WORK ORDER
Set every entry down again exactly, excluding any pictures.

***** SUPPLIED MATERIAL

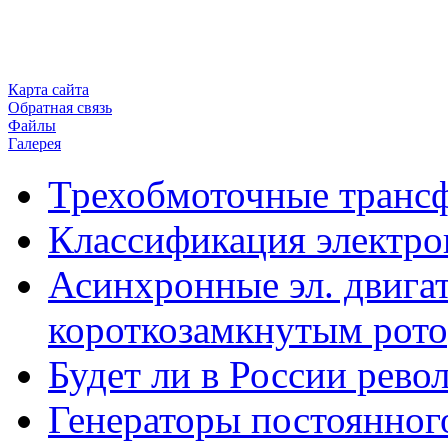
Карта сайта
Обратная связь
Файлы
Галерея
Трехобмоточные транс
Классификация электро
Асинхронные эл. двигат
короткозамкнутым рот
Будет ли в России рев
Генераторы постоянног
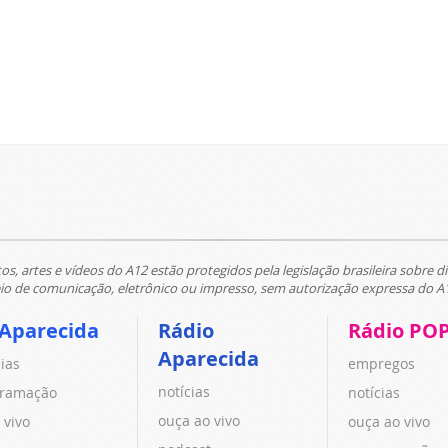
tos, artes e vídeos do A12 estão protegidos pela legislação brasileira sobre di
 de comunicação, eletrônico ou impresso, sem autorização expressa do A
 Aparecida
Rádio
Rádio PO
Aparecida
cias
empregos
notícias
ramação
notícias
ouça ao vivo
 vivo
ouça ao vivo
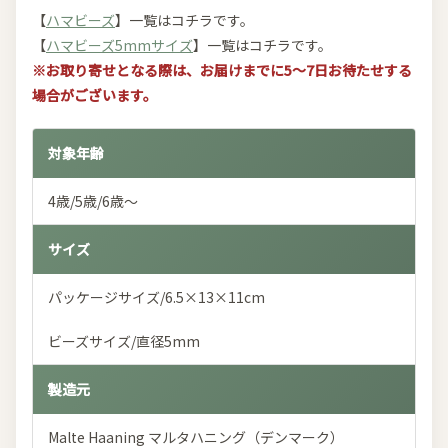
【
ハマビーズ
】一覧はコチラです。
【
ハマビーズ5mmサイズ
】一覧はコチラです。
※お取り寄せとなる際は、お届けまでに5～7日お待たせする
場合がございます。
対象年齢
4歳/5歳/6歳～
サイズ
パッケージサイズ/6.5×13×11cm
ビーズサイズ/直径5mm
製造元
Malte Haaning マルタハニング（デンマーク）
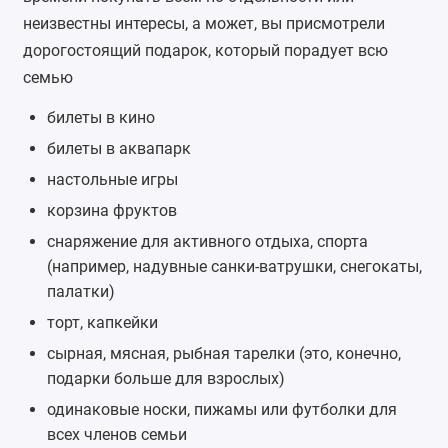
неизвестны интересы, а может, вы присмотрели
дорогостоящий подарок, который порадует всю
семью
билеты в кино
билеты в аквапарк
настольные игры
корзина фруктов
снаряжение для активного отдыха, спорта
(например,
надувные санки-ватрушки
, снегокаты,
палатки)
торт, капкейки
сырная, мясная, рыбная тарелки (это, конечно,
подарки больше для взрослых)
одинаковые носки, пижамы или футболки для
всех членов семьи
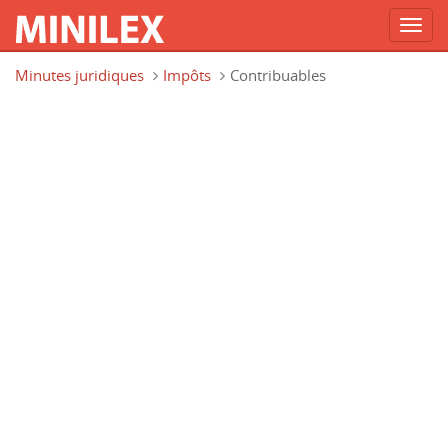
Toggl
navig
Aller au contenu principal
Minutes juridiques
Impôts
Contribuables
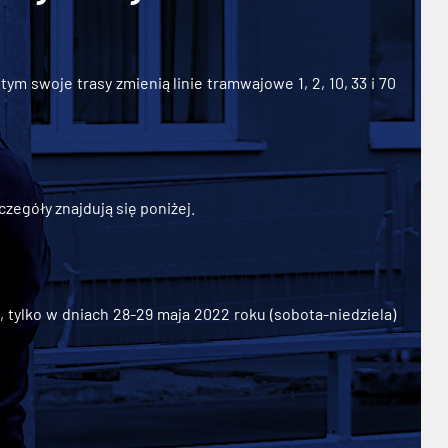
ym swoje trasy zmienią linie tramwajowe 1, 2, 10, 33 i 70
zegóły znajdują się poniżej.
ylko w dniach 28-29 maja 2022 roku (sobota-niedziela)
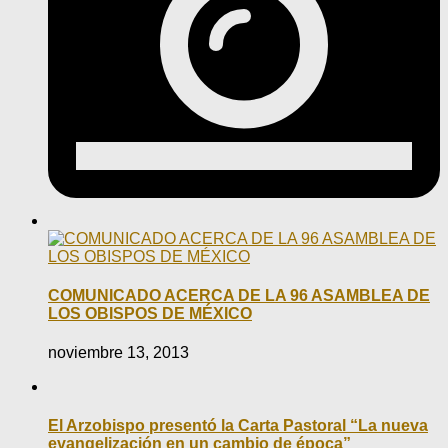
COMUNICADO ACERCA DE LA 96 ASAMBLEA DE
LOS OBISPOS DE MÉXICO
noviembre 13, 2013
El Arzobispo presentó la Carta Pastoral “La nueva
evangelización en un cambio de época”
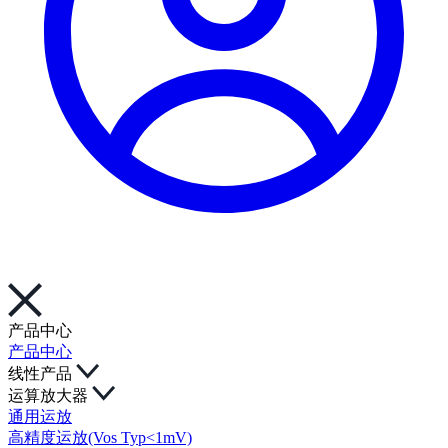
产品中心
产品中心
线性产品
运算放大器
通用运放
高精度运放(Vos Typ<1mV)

**********

PROBLEM SOLUTION
Карта сайта
Обратная связь
Файлы
Галерея
Трехобмоточные транс
Классификация электро
Асинхронные эл. двигат
короткозамкнутым рот
Будет ли в России рев
Генераторы постоянног
tos, artes e vídeos do A12 estão protegidos pela legislação brasileira sobre di
 de comunicação, eletrônico ou impresso, sem autorização expressa do A
 Aparecida
Rádio
Rádio PO
Aparecida
cias
empregos
notícias
ramação
notícias
ouça ao vivo
 vivo
ouça ao vivo
【
ハマビーズ
】一覧はコチラです。
【
ハマビーズ5mmサイズ
】一覧はコチラです。
※お取り寄せとなる際は、お届けまでに5～7日お待たせする
場合がございます。
対象年齢
4歳/5歳/6歳～
サイズ
パッケージサイズ/6.5×13×11cm
ビーズサイズ/直径5mm
製造元
Malte Haaning マルタハニング（デンマーク）
неизвестны интересы, а может, вы присмотрели
дорогостоящий подарок, который порадует всю
семью
билеты в кино
билеты в аквапарк
настольные игры
корзина фруктов
снаряжение для активного отдыха, спорта
(например,
надувные санки-ватрушки
, снегокаты,
палатки)
торт, капкейки
сырная, мясная, рыбная тарелки (это, конечно,
подарки больше для взрослых)
одинаковые носки, пижамы или футболки для
всех членов семьи
Toggl
navig
Aller au contenu principal
Minutes juridiques
Impôts
Contribuables
ym swoje trasy zmienią linie tramwajowe 1, 2, 10, 33 i 70
zegóły znajdują się poniżej.
ylko w dniach 28-29 maja 2022 roku (sobota-niedziela)
COMUNICADO ACERCA DE LA 96 ASAMBLEA DE
LOS OBISPOS DE MÉXICO
noviembre 13, 2013
El Arzobispo presentó la Carta Pastoral “La nueva
evangelización en un cambio de época”
产品中心
产品中心
线性产品
运算放大器
通用运放
高精度运放(Vos Typ<1mV)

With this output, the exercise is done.